It was neither the first time nor the last time one of the Fordham Baldettes ask me to meet her outside after school.
There were so many challenges in high school, not the least of which was learning. OK, I admit it. I was a pretty good student whose learning challenge took on the sound of French. Now don’t get me wrong: I love hearing French spoken. It is such a beautiful-sounding language, I thought to myself, I will take French, not Spanish.
My French teacher was kind as he assured me I would be gifted with a decent passing grade. “Now, now, no need for tears!”
He also urged me to take Spanish in college.
My high school in the Bronx did not have bullies, per se. We did not need any bullies. We were fraught with gangs.
The Fordham Baldies were the real in crowd. Being popular for academics or cuteness and being in the popular crowd were not as respected (i.e., feared) as if you were popular because of your gang affiliation.
When I was a sophomore, there was this one time when we were jolted out of our seats during the last period of the day. The school loudspeaker blared the announcement that we were on lockdown. (It was not called lockdown; that’s a fairly recent phenomenon.)
All faculty and students were told to remain in their classrooms — an unusual announcement compared with those we generally heard: “Third (or fourth or whatever) period is now over; please proceed to your next period.”
The sound of adult footsteps could be heard running in the hallways to lock the exit doors. We could also hear the police sirens, and by looking out the third-story window of the classroom I was in, we could see the police cars drag-racing to the scene.
One of the gangs not affiliated with our school must have been on the prowl, looking for trouble. This time the trouble was referred to as the Fordham Baldies.
It seems that one of the girls belonging to this outside gang was maligned by one of the Fordham Baldettes. It was quite exciting. We could hear the sound the zip guns made. My G-d, we were so street-smart and so naive at the same time.

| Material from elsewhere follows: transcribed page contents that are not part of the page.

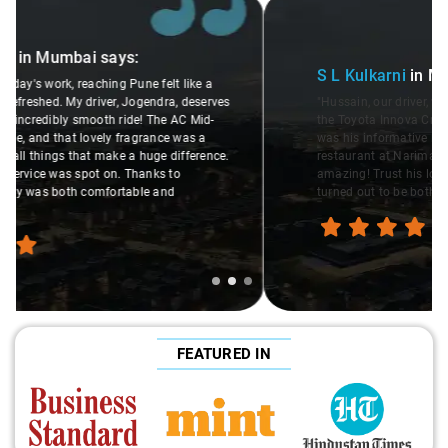
Slide 2 of 3
S L Kulkarni
in Mumbai
says:
"Hussain, our driver, was a gem! He made the local ride in
the Toyota Innova Crysta super enjoyable. What stood out
was his informative nature. He even recommended Status
restaurant at Nariman Point for lunch, and oh boy, it was
amazing! Trust his local tips. Thanks to Ravi, our day
turned out to be both smooth and delicious. "
FEATURED IN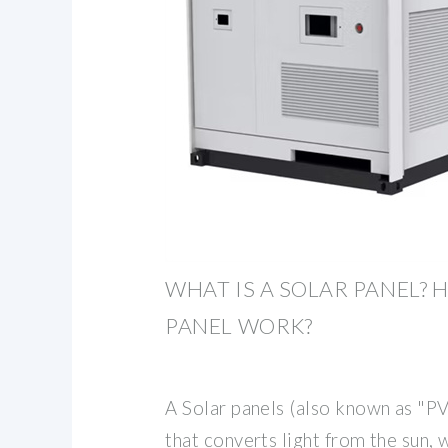
WHAT IS A SOLAR PANEL? 
PANEL WORK?
A Solar panels (also known as "PV
that converts light from the sun,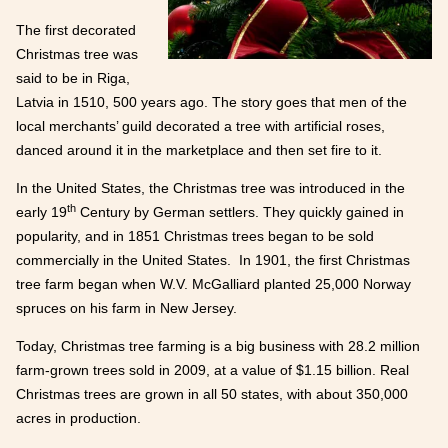
The first decorated
Christmas tree was
said to be in Riga,
Latvia in 1510, 500 years ago. The story goes that men of the
local merchants’ guild decorated a tree with artificial roses,
danced around it in the marketplace and then set fire to it.
In the United States, the Christmas tree was introduced in the
th
early 19
Century by German settlers. They quickly gained in
popularity, and in 1851 Christmas trees began to be sold
commercially in the United States. In 1901, the first Christmas
tree farm began when W.V. McGalliard planted 25,000 Norway
spruces on his farm in New Jersey.
Today, Christmas tree farming is a big business with 28.2 million
farm-grown trees sold in 2009, at a value of $1.15 billion. Real
Christmas trees are grown in all 50 states, with about 350,000
acres in production.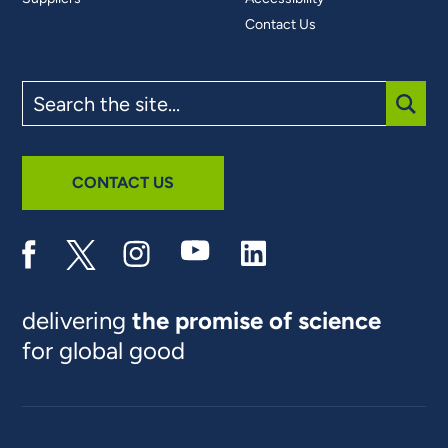
Contact Us
Search
the
site
SUBM
CONTACT US
delivering
the promise of science
for global good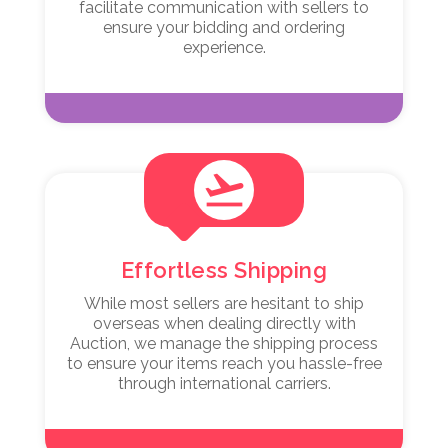
facilitate communication with sellers to
ensure your bidding and ordering
experience.
flight_takeoff
Effortless Shipping
While most sellers are hesitant to ship
overseas when dealing directly with
Auction, we manage the shipping process
to ensure your items reach you hassle-free
through international carriers.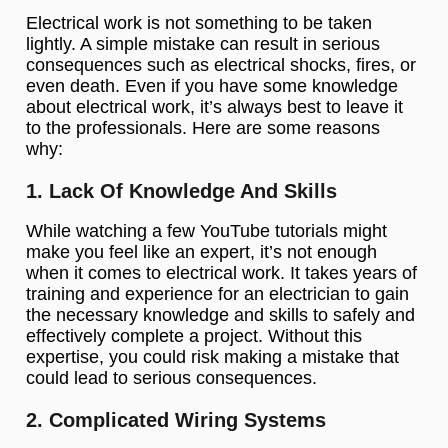
Electrical work is not something to be taken
lightly. A simple mistake can result in serious
consequences such as electrical shocks, fires, or
even death. Even if you have some knowledge
about electrical work, it’s always best to leave it
to the professionals. Here are some reasons
why:
1. Lack Of Knowledge And Skills
While watching a few YouTube tutorials might
make you feel like an expert, it’s not enough
when it comes to electrical work. It takes years of
training and experience for an electrician to gain
the necessary knowledge and skills to safely and
effectively complete a project. Without this
expertise, you could risk making a mistake that
could lead to serious consequences.
2. Complicated Wiring Systems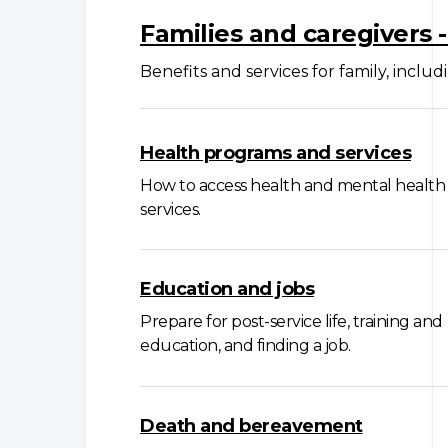
Families and caregivers 
Benefits and services for family, includ
Health programs and services
How to access health and mental health
services.
Education and jobs
Prepare for post-service life, training and
education, and finding a job.
Death and bereavement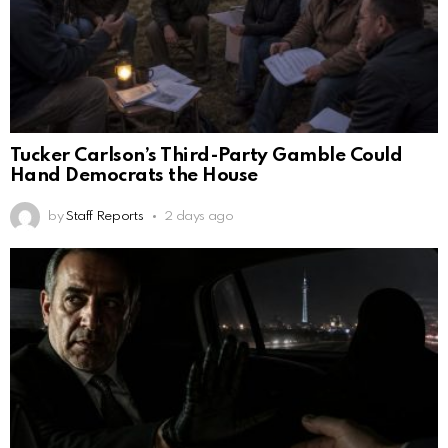
Tucker Carlson’s Third-Party Gamble Could
Hand Democrats the House
by
Staff Reports
2 days ago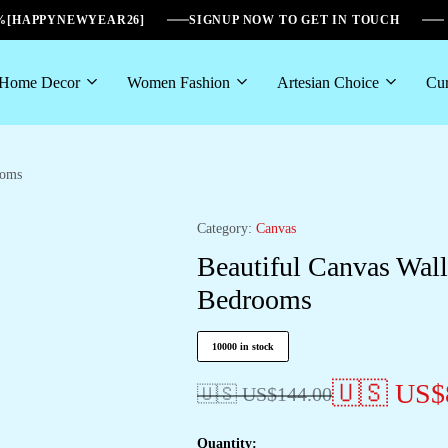
6%[HAPPYNEWYEAR26]
SIGNUP NOW TO GET IN TOUCH
Home Decor
Women Fashion
Artesian Choice
Cur
ooms
Category:
Canvas
Beautiful Canvas Wal
Bedrooms
10000 in stock
🇺🇸 US$
🇺🇸 US$
144.00
Quantity:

Fifteen minutes later, it was all over but the rumors.
Of course, I never told my mom or dad. They would have yanked me out of that school, and G-d knows where I would have wound up.

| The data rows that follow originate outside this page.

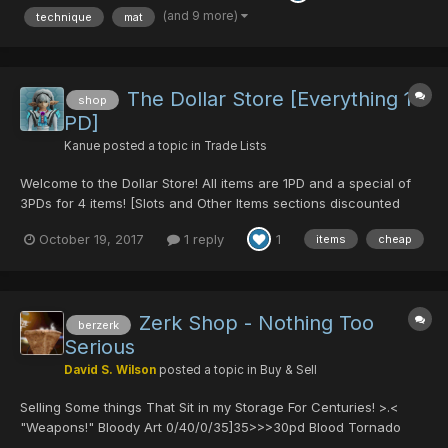
come at me with your REA...
(and 9 more)
technique
mat
The Dollar Store [Everything 1
shop
PD]
Kanue
posted a topic in
Trade Lists
Welcome to the Dollar Store! All items are 1PD and a special of
3PDs for 4 items! [Slots and Other Items sections discounted
prices] Look for me in Block 1: 1pdForumShop or
October 19, 2017
1 reply
1
items
cheap
comment/Private Message to reserve items ~~Feel free to
message me for questions about items or for bundled prices...
Zerk Shop - Nothing Too
berzerk
Serious
David S. Wilson
posted a topic in
Buy & Sell
Selling Some things That Sit in my Storage For Centuries! >.<
"Weapons!" Bloody Art 0/40/0/35]35>>>30pd Blood Tornado
0/0/0/0]60>>>20DT Lindcray 0/0/0/25/0>>>25pd Cross Scar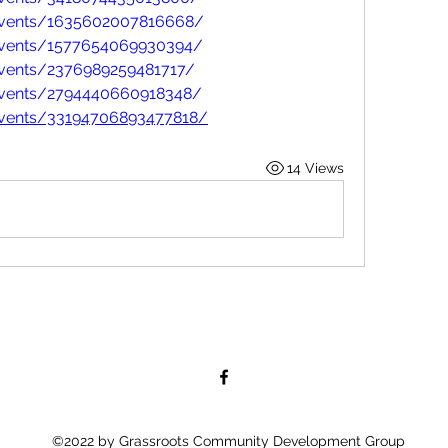
events/1635602007816668/
events/1577654069930394/
vents/2376989259481717/
events/2794440660918348/
events/33194706893477818/
14 Views
©2022 by Grassroots Community Development Group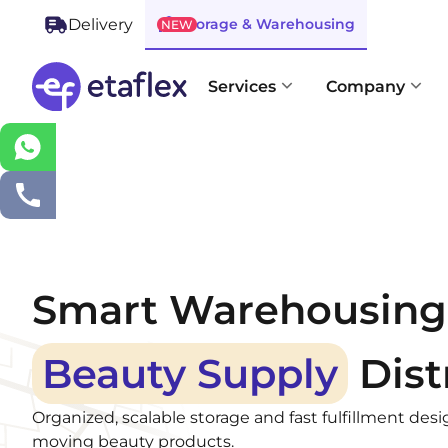
Storage & Warehousing
Delivery
NEW
Services
Company
Smart Warehousing 
Beauty Supply
Dist
Organized, scalable storage and fast fulfillment desi
moving beauty products.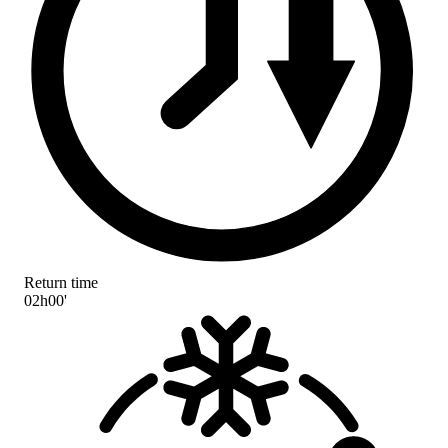
Return time
02h00'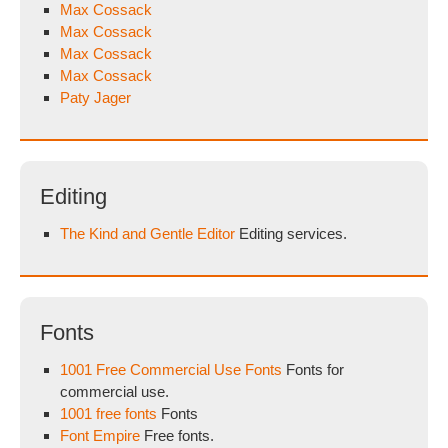
Max Cossack
Max Cossack
Max Cossack
Max Cossack
Paty Jager
Editing
The Kind and Gentle Editor
Editing services.
Fonts
1001 Free Commercial Use Fonts
Fonts for
commercial use.
1001 free fonts
Fonts
Font Empire
Free fonts.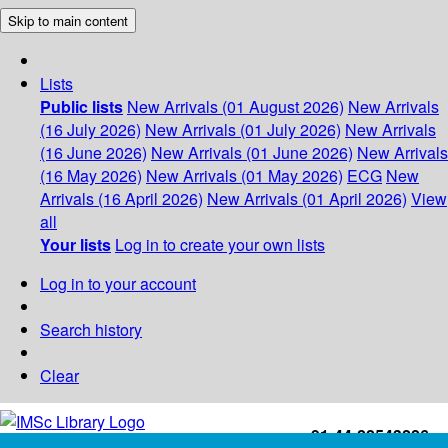
Skip to main content
Lists
Public lists
New Arrivals (01 August 2026)
New Arrivals
(16 July 2026)
New Arrivals (01 July 2026)
New Arrivals
(16 June 2026)
New Arrivals (01 June 2026)
New Arrivals
(16 May 2026)
New Arrivals (01 May 2026)
ECG
New
Arrivals (16 April 2026)
New Arrivals (01 April 2026)
View
all
Your lists
Log in to create your own lists
Log in to your account
Search history
Clear
+91-44-22543226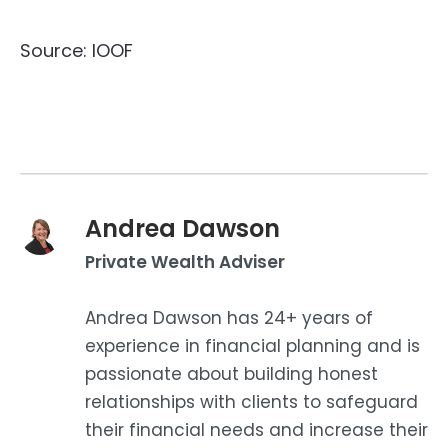
Source: IOOF
Andrea Dawson
Private Wealth Adviser
Andrea Dawson has 24+ years of
experience in financial planning and is
passionate about building honest
relationships with clients to safeguard
their financial needs and increase their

The positive: We were released early that day. I think the administrators could not wait to get rid of us.
Let’s talk ponytails.
In our junior year, we could audition for the cheerleading squad. So many girls auditioned and had to be interviewed that it took two afternoons to complete the process.
My last name started with W, so of course my turn arrived on the second day, almost last. For sure I did not see myself being chosen. I kept telling myself that at least I didn’t fall.
I made it.
Suddenly, I lost all sense of being humble and took on an air of privilege.

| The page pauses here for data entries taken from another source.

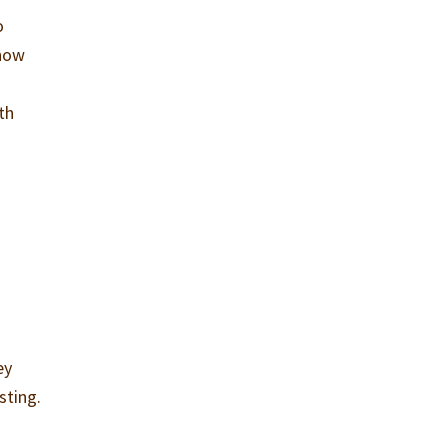
o
know
th
ey
sting.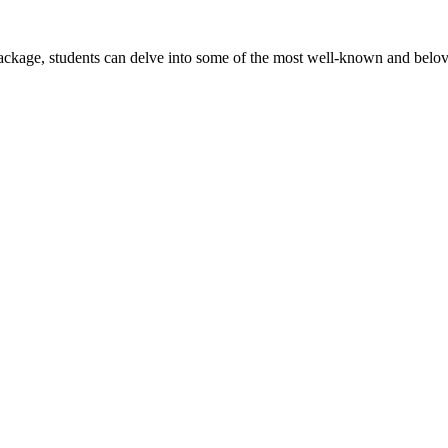
package, students can delve into some of the most well-known and belove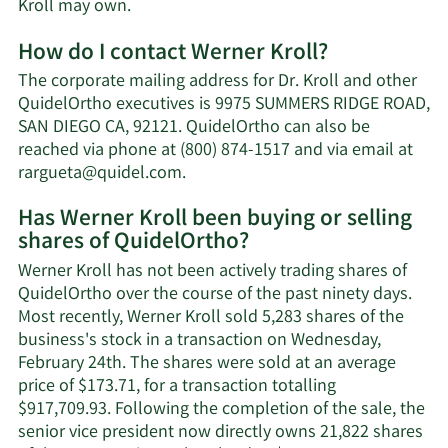
Learn
Kroll may own.
More
How do I contact Werner Kroll?
about
Werner
The corporate mailing address for Dr. Kroll and other
Kroll's
QuidelOrtho executives is 9975 SUMMERS RIDGE ROAD,
net
SAN DIEGO CA, 92121. QuidelOrtho can also be
worth.
reached via phone at (800) 874-1517 and via email at
Learn
rargueta@quidel.com
.
More
Has Werner Kroll been buying or selling
on
shares of QuidelOrtho?
Werner
Kroll's
Werner Kroll has not been actively trading shares of
contact
QuidelOrtho over the course of the past ninety days.
information.
Most recently, Werner Kroll sold 5,283 shares of the
business's stock in a transaction on Wednesday,
February 24th. The shares were sold at an average
price of $173.71, for a transaction totalling
$917,709.93. Following the completion of the sale, the
senior vice president now directly owns 21,822 shares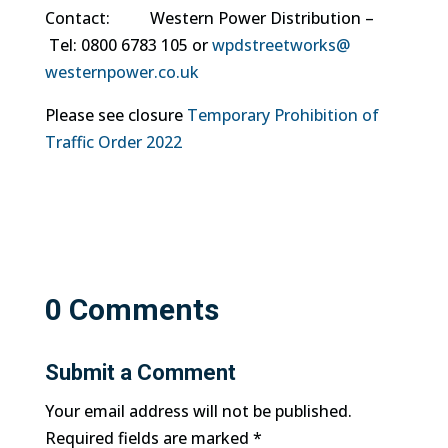
Contact: Western Power Distribution –
Tel: 0800 6783 105 or
wpdstreetworks@
westernpower.co.uk
Please see closure
Temporary Prohibition of
Traffic Order 2022
0 Comments
Submit a Comment
Your email address will not be published.
Required fields are marked
*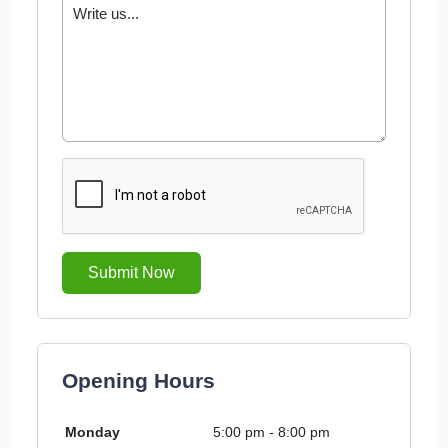
Submit Now
Opening Hours
Monday
5:00 pm - 8:00 pm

No worries: This phase did not last long. If it had not been for the basketball players being watchful of their cheerleaders, not only would I have had the privilege slapped out of me, but also my ponytail would have been yanked — hard — or just simply cut off by the Baldettes.
On this particular day, I performed like a cool cucumber; like I was not scared out of my mind of what could happen if I met this girl alone. I believed that she would not come alone, and they would all stomp me to death, or worse, far worse, cut off my ponytail.
I knew if and when I became captain, hurting me would be off-limits. It turned out to be true — thank goodness.
So on this momentous day I did what any other red-blooded cheerleader would do: I asked the captain of the basketball team to accompany me on this terrifying encounter.
He did; she didn’t. All’s well that ends well. Let me hear a resounding amen!